### SUPPLIED DATA
◇ ◇ ◇ ◇

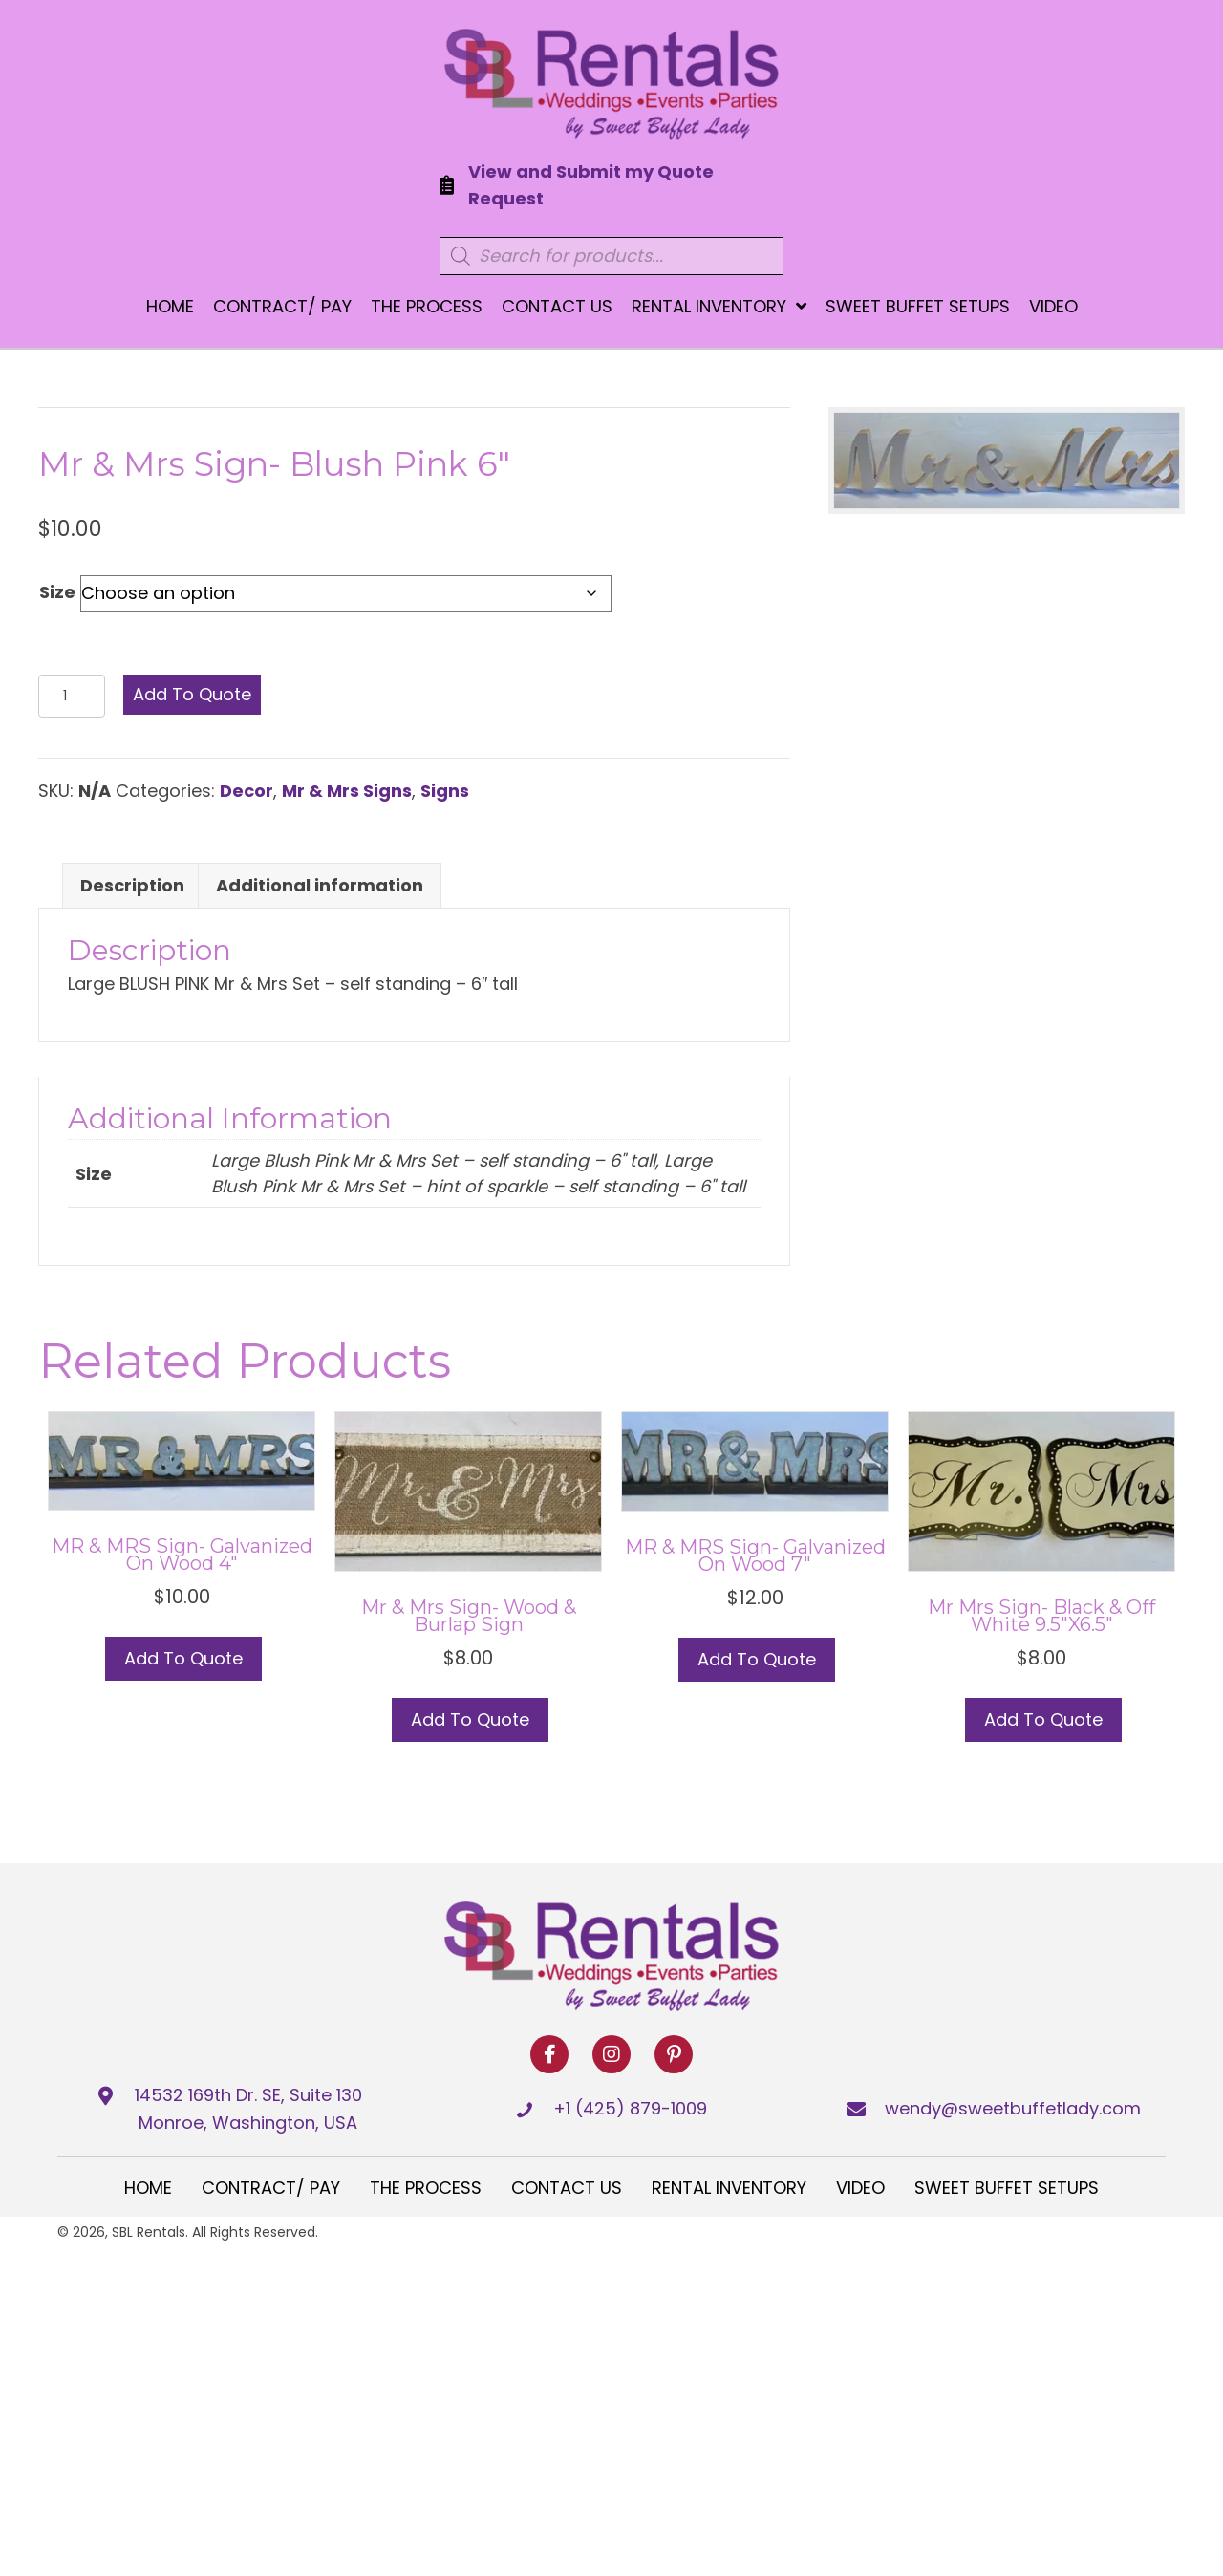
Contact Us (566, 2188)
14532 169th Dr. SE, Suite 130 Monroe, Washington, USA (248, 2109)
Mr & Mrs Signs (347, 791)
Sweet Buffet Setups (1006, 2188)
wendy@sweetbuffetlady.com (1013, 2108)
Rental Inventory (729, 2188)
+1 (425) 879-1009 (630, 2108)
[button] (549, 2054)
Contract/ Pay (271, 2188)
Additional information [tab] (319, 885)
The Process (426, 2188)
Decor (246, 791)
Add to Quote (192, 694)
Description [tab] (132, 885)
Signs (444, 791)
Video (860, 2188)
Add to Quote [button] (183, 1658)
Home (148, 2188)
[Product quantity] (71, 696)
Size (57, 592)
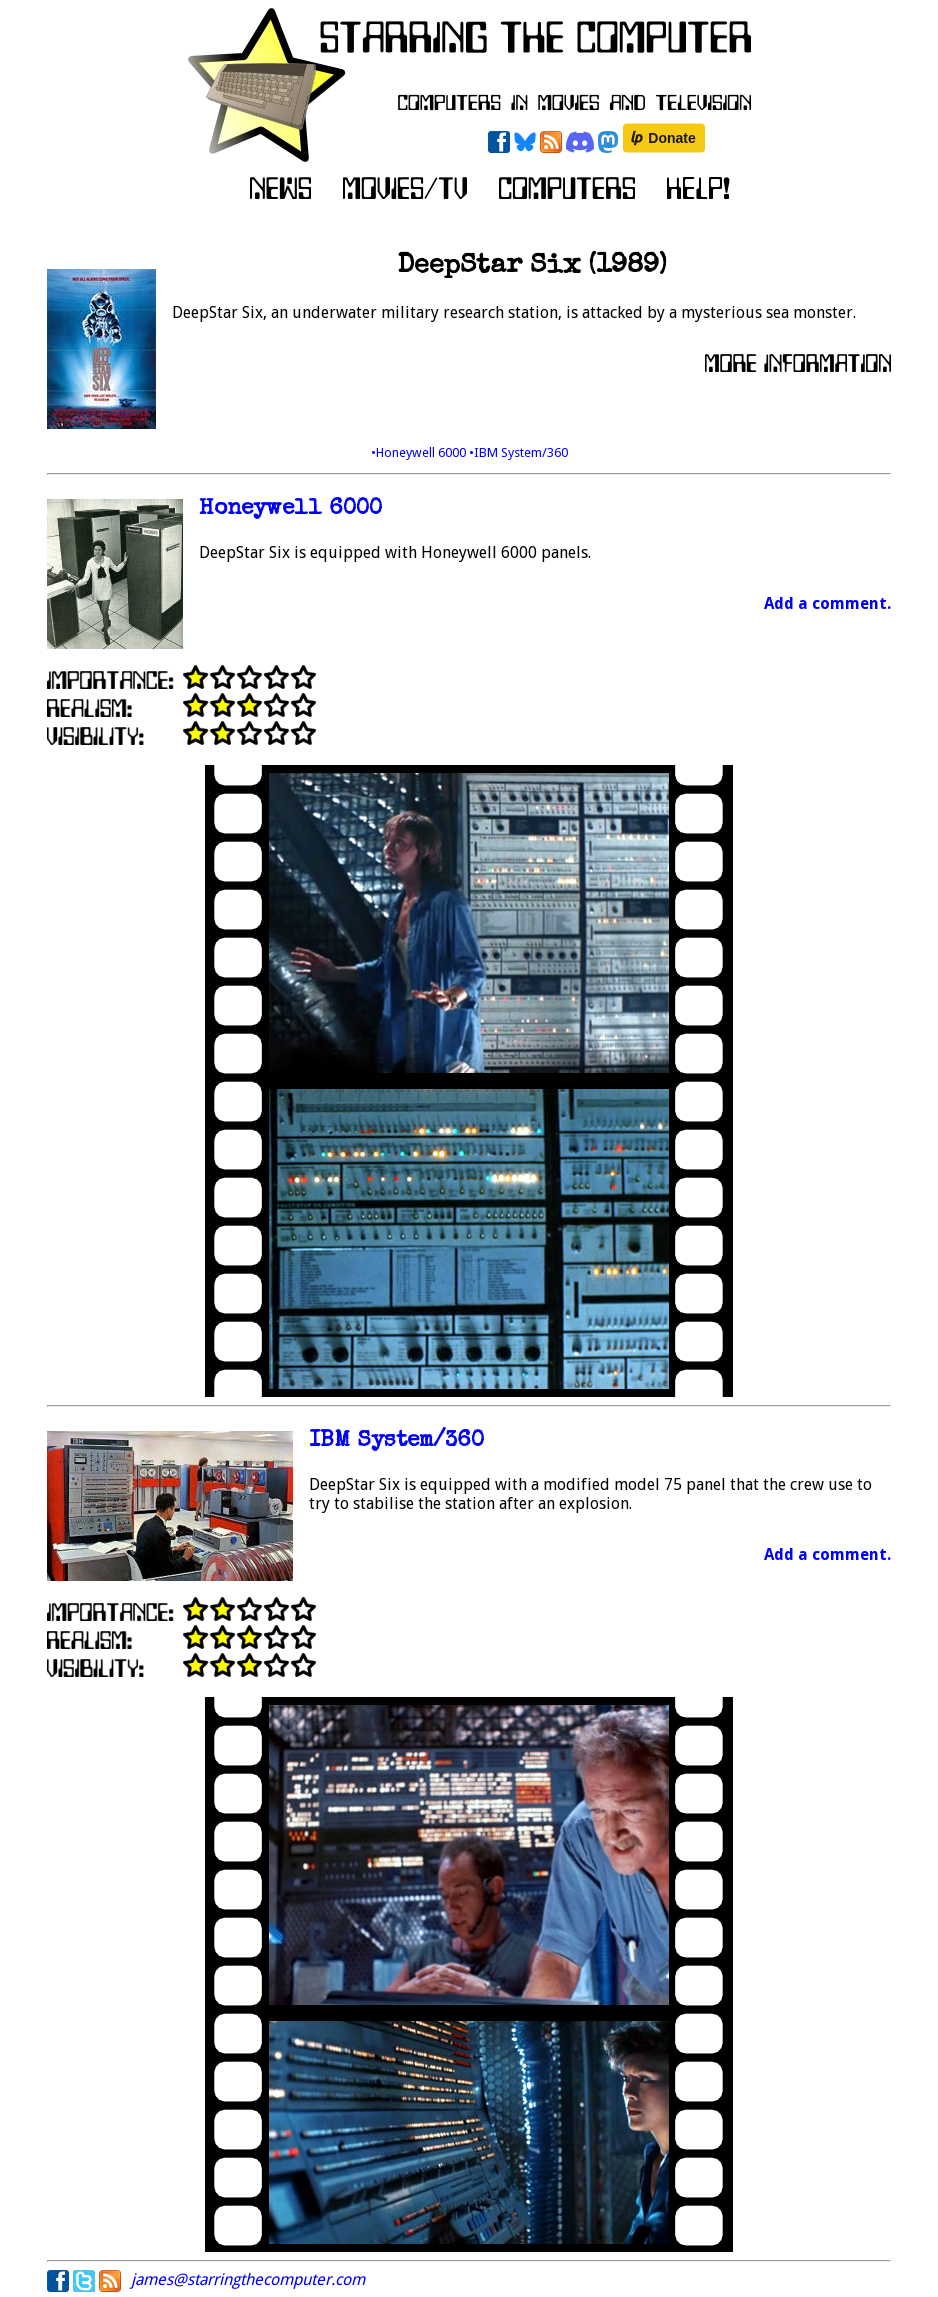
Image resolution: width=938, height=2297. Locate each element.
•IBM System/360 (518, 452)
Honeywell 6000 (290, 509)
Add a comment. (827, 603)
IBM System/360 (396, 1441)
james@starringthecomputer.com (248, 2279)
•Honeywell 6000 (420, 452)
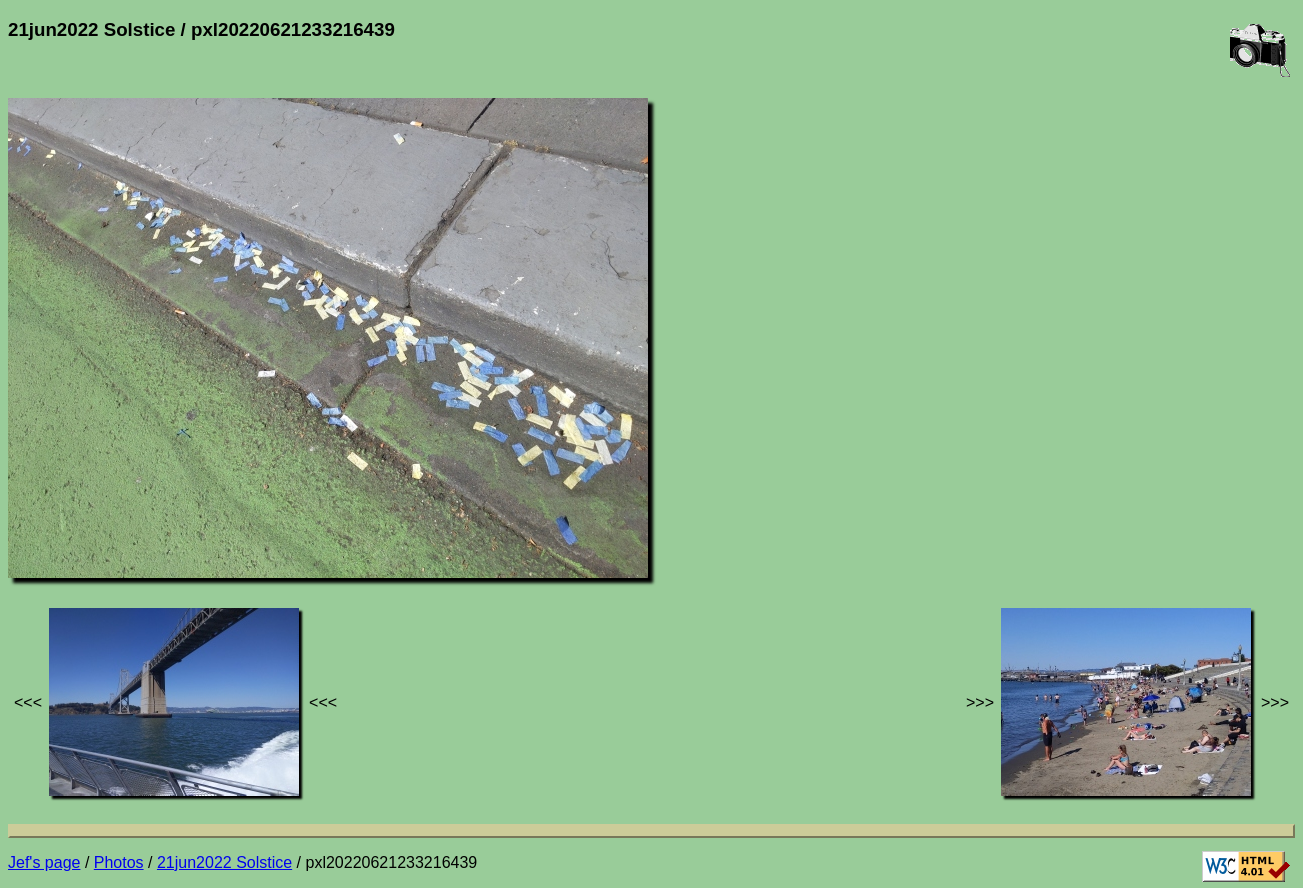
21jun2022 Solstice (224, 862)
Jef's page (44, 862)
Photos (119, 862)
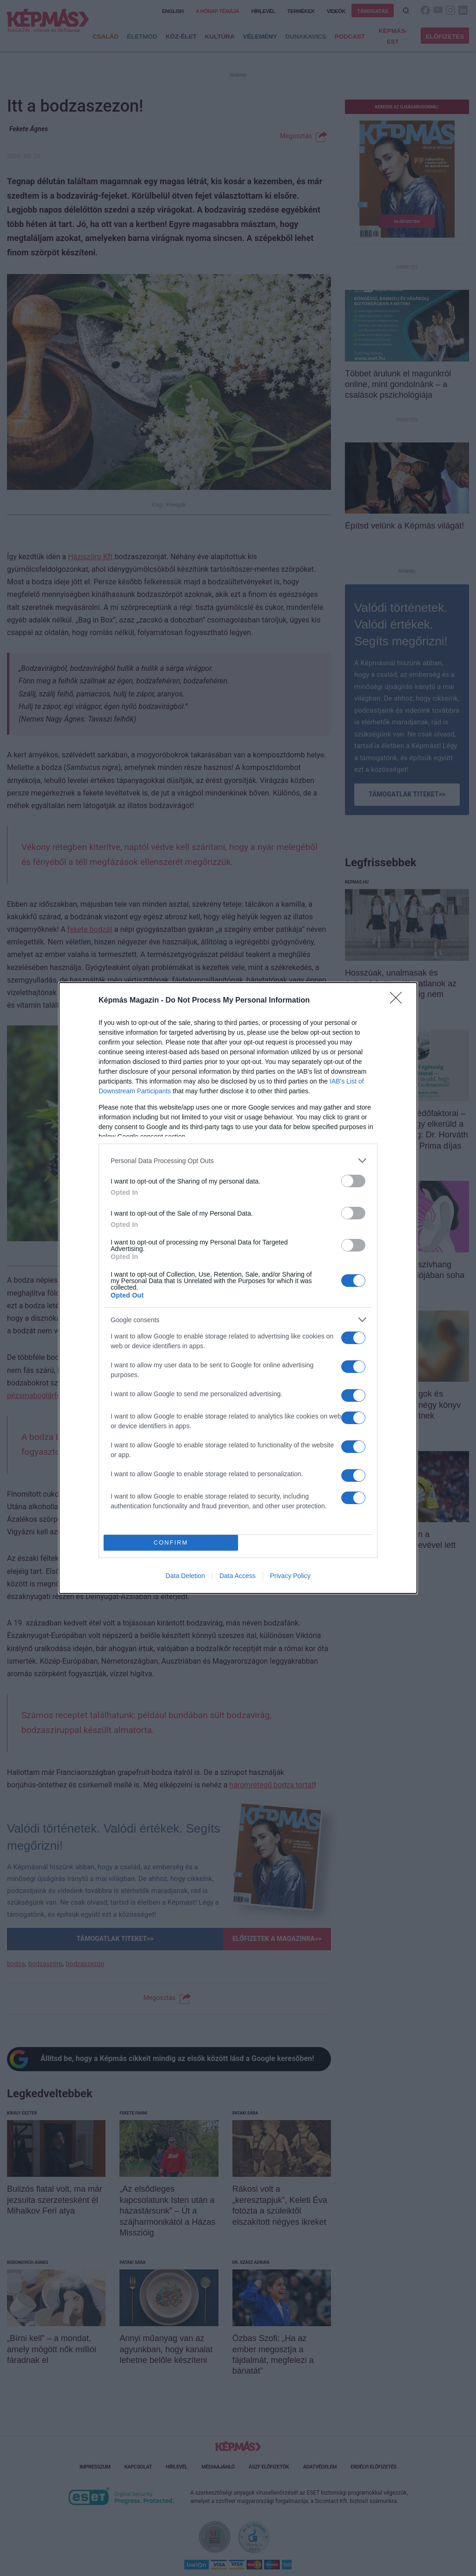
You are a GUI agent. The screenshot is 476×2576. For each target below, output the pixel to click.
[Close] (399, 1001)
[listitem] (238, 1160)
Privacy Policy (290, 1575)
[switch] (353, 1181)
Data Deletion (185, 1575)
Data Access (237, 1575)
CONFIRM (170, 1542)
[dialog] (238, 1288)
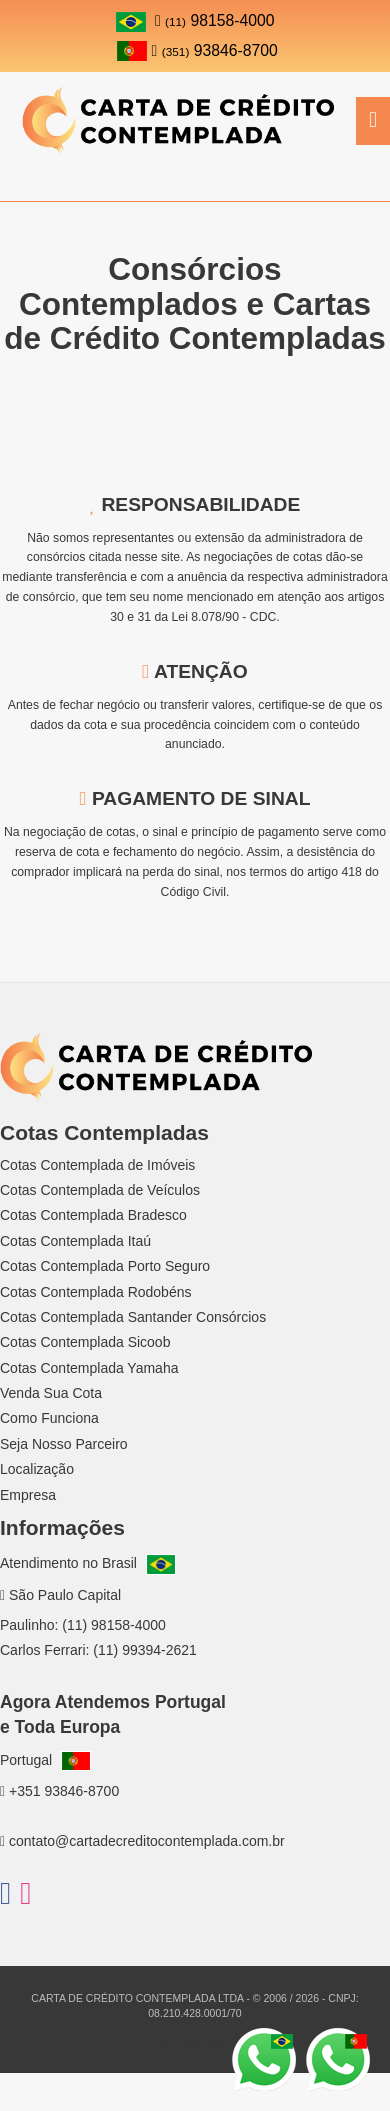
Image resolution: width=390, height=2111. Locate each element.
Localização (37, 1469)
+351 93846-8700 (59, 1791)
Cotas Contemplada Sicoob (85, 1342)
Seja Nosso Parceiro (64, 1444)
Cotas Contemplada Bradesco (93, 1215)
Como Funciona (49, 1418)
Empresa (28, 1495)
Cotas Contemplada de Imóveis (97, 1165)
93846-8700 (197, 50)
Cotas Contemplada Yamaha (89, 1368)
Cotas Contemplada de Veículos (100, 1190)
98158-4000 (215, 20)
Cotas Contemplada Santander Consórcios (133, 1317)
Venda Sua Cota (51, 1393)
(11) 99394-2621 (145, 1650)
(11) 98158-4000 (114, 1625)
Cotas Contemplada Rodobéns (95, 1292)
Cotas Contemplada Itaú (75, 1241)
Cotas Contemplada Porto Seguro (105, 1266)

◇ ◇ ◇ ◇

### TASK TO COMPLETE
Leaving every picture out, please copy exactly the lines from the one holding "Data Access (237, 1575)" through the last line of the listing, both ends included.

### PROBLEM SOLUTION
Data Access (237, 1575)
CONFIRM (170, 1542)
[dialog] (238, 1288)
Image resolution: width=390, height=2111. Locate each element.
Localização (37, 1469)
+351 93846-8700 (59, 1791)
Cotas Contemplada Sicoob (85, 1342)
Seja Nosso Parceiro (64, 1444)
Cotas Contemplada Bradesco (93, 1215)
Como Funciona (49, 1418)
Empresa (28, 1495)
Cotas Contemplada de Imóveis (97, 1165)
93846-8700 (197, 50)
Cotas Contemplada Yamaha (89, 1368)
Cotas Contemplada de Veículos (100, 1190)
98158-4000 (215, 20)
Cotas Contemplada Santander Consórcios (133, 1317)
Venda Sua Cota (51, 1393)
(11) 99394-2621 (145, 1650)
(11) 98158-4000 (114, 1625)
Cotas Contemplada Rodobéns (95, 1292)
Cotas Contemplada Itaú (75, 1241)
Cotas Contemplada Porto Seguro (105, 1266)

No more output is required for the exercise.